Completion of Valued Field

Theorem

Let $\struct {k, \norm {\,\cdot\,} }$ be a valued field.

Then there exists a completion $\struct {k', \norm {\,\cdot\,}'}$ of $\struct {k, \norm {\,\cdot\,} }$ such that $\struct {k', \norm {\,\cdot\,}'}$ is a valued field.

Furthermore, every completion of $\struct{k, \norm {\,\cdot\,} }$ is isometrically isomorphic to $\struct {k', \norm {\,\cdot\,}'}$.

Proof

By Completion of Normed Division Ring then $\struct {k, \norm {\, \cdot \,} }$ has a normed division ring completion $\struct {k', \norm {\, \cdot \,}'}$

By Normed Division Ring is Field iff Completion is Field then $\struct {k', \norm {\, \cdot \,}'}$ is a field.

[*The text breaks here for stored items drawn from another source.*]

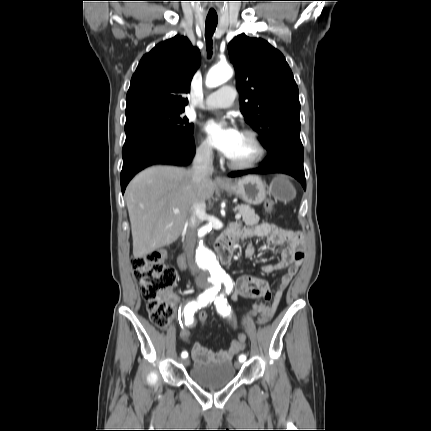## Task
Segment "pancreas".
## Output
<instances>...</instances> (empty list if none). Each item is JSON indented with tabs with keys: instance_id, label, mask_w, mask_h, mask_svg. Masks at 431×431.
<instances>
[{
	"instance_id": "1",
	"label": "pancreas",
	"mask_w": 431,
	"mask_h": 431,
	"mask_svg": "<svg viewBox=\"0 0 431 431\" xmlns=\"http://www.w3.org/2000/svg\"><path fill=\"white\" fill-rule=\"evenodd\" d=\"M238 210L241 212L242 219L246 225L253 226L259 222V216L255 214L254 209L250 206L241 204L238 206Z\"/></svg>"
}]
</instances>
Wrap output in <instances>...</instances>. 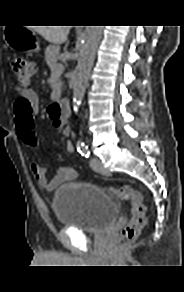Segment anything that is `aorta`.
<instances>
[{
    "mask_svg": "<svg viewBox=\"0 0 184 292\" xmlns=\"http://www.w3.org/2000/svg\"><path fill=\"white\" fill-rule=\"evenodd\" d=\"M102 31L103 26H86L73 77V105L75 111L81 105Z\"/></svg>",
    "mask_w": 184,
    "mask_h": 292,
    "instance_id": "aorta-1",
    "label": "aorta"
}]
</instances>
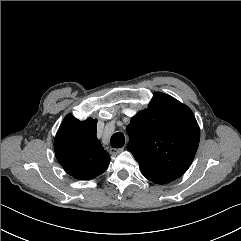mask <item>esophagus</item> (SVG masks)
<instances>
[{
  "label": "esophagus",
  "instance_id": "obj_1",
  "mask_svg": "<svg viewBox=\"0 0 241 241\" xmlns=\"http://www.w3.org/2000/svg\"><path fill=\"white\" fill-rule=\"evenodd\" d=\"M124 150V148H110V153L112 154V155H117V154H119V153H121L122 151Z\"/></svg>",
  "mask_w": 241,
  "mask_h": 241
}]
</instances>
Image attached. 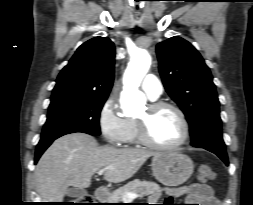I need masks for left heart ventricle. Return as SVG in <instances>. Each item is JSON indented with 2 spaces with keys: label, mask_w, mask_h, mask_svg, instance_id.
I'll return each instance as SVG.
<instances>
[{
  "label": "left heart ventricle",
  "mask_w": 253,
  "mask_h": 205,
  "mask_svg": "<svg viewBox=\"0 0 253 205\" xmlns=\"http://www.w3.org/2000/svg\"><path fill=\"white\" fill-rule=\"evenodd\" d=\"M148 115V107L138 117L144 118ZM151 138L161 145H172L177 143L183 136V125L179 116L170 109H164L153 115L149 122Z\"/></svg>",
  "instance_id": "1"
}]
</instances>
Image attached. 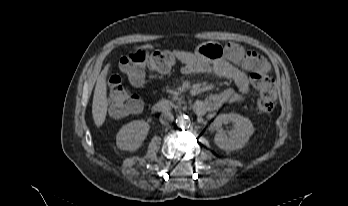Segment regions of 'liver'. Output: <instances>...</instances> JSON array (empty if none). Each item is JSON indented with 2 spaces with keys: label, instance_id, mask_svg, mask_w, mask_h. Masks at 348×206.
I'll use <instances>...</instances> for the list:
<instances>
[{
  "label": "liver",
  "instance_id": "obj_1",
  "mask_svg": "<svg viewBox=\"0 0 348 206\" xmlns=\"http://www.w3.org/2000/svg\"><path fill=\"white\" fill-rule=\"evenodd\" d=\"M106 77L107 70H104L97 79L93 96L92 115L97 127H100L104 123L107 114L108 101Z\"/></svg>",
  "mask_w": 348,
  "mask_h": 206
}]
</instances>
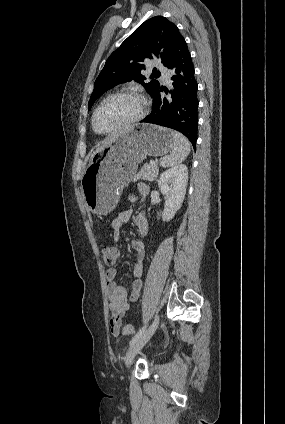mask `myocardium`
Returning a JSON list of instances; mask_svg holds the SVG:
<instances>
[{"label": "myocardium", "mask_w": 285, "mask_h": 424, "mask_svg": "<svg viewBox=\"0 0 285 424\" xmlns=\"http://www.w3.org/2000/svg\"><path fill=\"white\" fill-rule=\"evenodd\" d=\"M118 96H134V97L138 98L139 101L141 102L140 111L132 119L128 120L127 122L121 124L118 127H115V128H112V129H109V130H106V131L97 130L96 127H95V117L97 115V112L108 100H110L114 97H118ZM148 106H149V103H148L147 98L141 92H139L137 90L126 89V90H121V91L112 93V94L108 95L107 97H105L94 109V111L92 113V117H91L92 128H93L95 133L100 134V135H106V134L121 132V131L133 126L134 124L138 123L139 121H141L145 117V115L147 114Z\"/></svg>", "instance_id": "myocardium-1"}]
</instances>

By Normed Division Ring Completions are Isometric and Isomorphic then every completion of $\struct {k, \norm {\,\cdot\,} }$ is isometrically isomorphic to $\struct {k', \norm {\,\cdot\,}'}$.

$\blacksquare$

Examples

• The completion of $\Q$ with respect to the usual absolute value is $\R$
• The completion of $\Q$ with respect to the $p$-adic norm is known as the field of $p$-adic numbers and denoted $\Q_p$
• By Ostrowski's Theorem there are no other completions of $\Q$ as a valued field.